── Data to examine

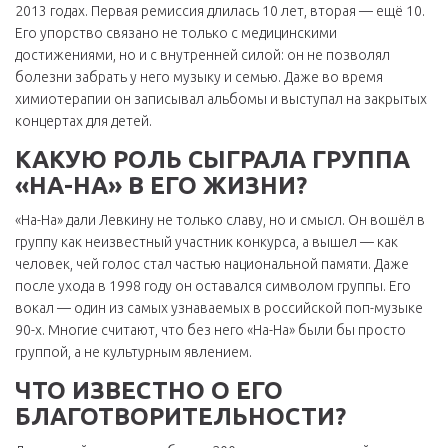
2013 годах. Первая ремиссия длилась 10 лет, вторая — ещё 10.
Его упорство связано не только с медицинскими
достижениями, но и с внутренней силой: он не позволял
болезни забрать у него музыку и семью. Даже во время
химиотерапии он записывал альбомы и выступал на закрытых
концертах для детей.
КАКУЮ РОЛЬ СЫГРАЛА ГРУППА
«НА-НА» В ЕГО ЖИЗНИ?
«На-На» дали Левкину не только славу, но и смысл. Он вошёл в
группу как неизвестный участник конкурса, а вышел — как
человек, чей голос стал частью национальной памяти. Даже
после ухода в 1998 году он оставался символом группы. Его
вокал — один из самых узнаваемых в российской поп-музыке
90-х. Многие считают, что без него «На-На» были бы просто
группой, а не культурным явлением.
ЧТО ИЗВЕСТНО О ЕГО
БЛАГОТВОРИТЕЛЬНОСТИ?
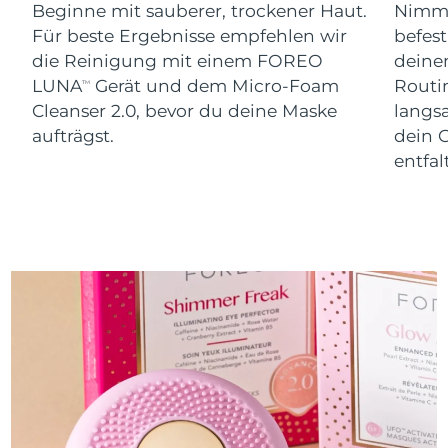
Erwartete Lieferung
Beginne mit sauberer, trockener Haut.
Nimm 
Slowakei
08/08/2026
Für beste Ergebnisse empfehlen wir
befes
die Reinigung mit einem FOREO
dein
Erwartete Lieferung
Slowenien
LUNA
Gerät und dem Micro-Foam
Routi
08/08/2026
TM
Cleanser 2.0, bevor du deine Maske
langs
Erwartete Lieferung
aufträgst.
dein 
Südafrika
16/08/2026
entfal
Erwartete Lieferung
Südkorea
10/08/2026
Erwartete Lieferung
Spanien
08/08/2026
Erwartete Lieferung
Schweden
08/08/2026
Erwartete Lieferung
Schweiz
08/08/2026
Erwartete Lieferung
Taiwan
13/08/2026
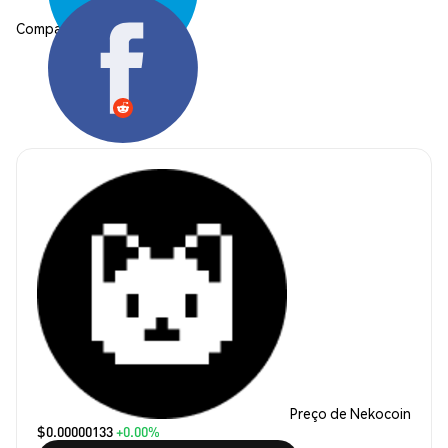
Compartilhar:
Preço de Nekocoin
$0.00000133
+0.00%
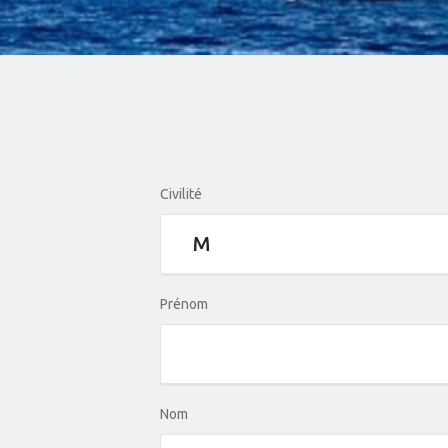
Civilité
Prénom
Nom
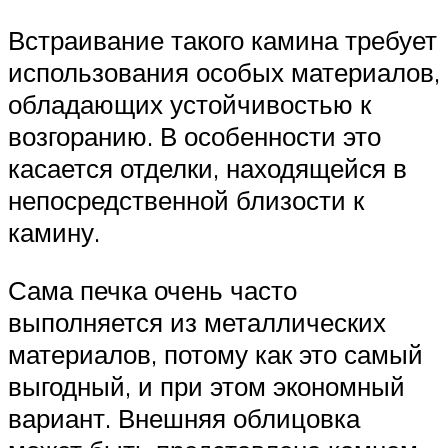
Встраивание такого камина требует
использования особых материалов,
обладающих устойчивостью к
возгоранию. В особенности это
касается отделки, находящейся в
непосредственной близости к
камину.
Сама печка очень часто
выполняется из металлических
материалов, потому как это самый
выгодный, и при этом экономный
вариант. Внешняя облицовка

────

Task instructions> Return each line of the entries that holds the string "Даже".

Answer for this exercise>
болезни забрать у него музыку и семью. Даже во время
человек, чей голос стал частью национальной памяти. Даже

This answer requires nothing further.